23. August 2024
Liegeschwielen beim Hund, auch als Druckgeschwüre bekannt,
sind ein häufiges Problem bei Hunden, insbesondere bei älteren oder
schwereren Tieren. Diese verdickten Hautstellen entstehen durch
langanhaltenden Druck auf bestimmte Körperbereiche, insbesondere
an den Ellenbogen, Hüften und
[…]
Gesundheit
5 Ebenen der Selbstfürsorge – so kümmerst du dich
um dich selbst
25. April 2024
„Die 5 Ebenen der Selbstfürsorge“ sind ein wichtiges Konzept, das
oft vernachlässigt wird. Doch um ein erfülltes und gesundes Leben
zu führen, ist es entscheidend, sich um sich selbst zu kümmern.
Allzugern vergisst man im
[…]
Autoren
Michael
++++++++++++++++++++
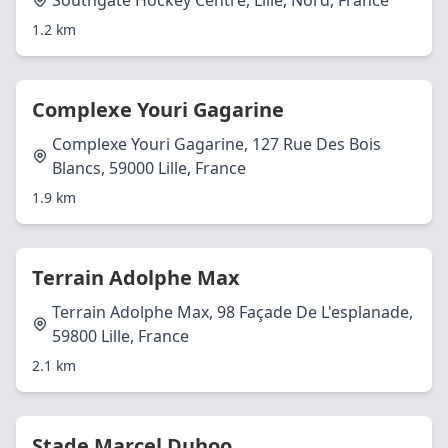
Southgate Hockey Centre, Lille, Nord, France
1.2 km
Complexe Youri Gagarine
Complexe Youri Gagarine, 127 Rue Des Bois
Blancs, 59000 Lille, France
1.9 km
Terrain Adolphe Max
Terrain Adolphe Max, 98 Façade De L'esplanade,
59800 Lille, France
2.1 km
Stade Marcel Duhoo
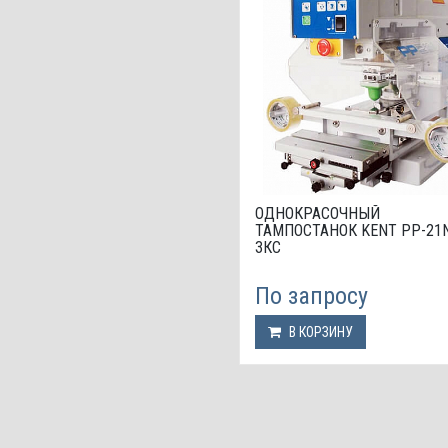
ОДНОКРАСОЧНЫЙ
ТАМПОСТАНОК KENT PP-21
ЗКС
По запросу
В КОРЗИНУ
++++++++++++++++++++
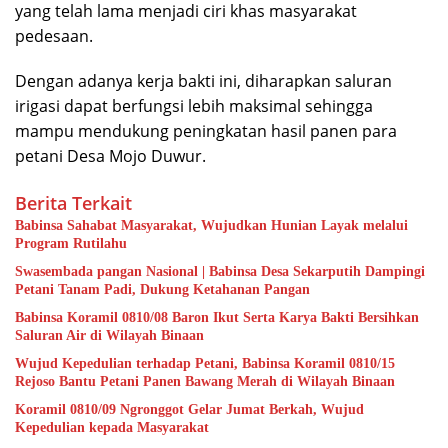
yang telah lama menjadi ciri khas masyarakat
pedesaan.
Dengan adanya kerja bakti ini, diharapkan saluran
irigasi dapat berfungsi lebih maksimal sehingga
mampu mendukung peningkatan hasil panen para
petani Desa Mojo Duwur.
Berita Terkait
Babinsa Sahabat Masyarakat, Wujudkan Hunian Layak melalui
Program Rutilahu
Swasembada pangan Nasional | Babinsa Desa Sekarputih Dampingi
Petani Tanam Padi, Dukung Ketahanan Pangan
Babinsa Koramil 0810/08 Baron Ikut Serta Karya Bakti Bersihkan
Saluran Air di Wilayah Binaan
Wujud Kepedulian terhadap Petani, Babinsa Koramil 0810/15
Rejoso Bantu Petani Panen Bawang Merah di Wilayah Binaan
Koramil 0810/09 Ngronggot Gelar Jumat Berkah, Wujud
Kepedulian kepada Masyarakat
++++++++++++++++++++
§ **What is required**
Extract all lines from the material above that include the word "Wilayah".

§ **Written answer**
Saluran Air di Wilayah Binaan
Rejoso Bantu Petani Panen Bawang Merah di Wilayah Binaan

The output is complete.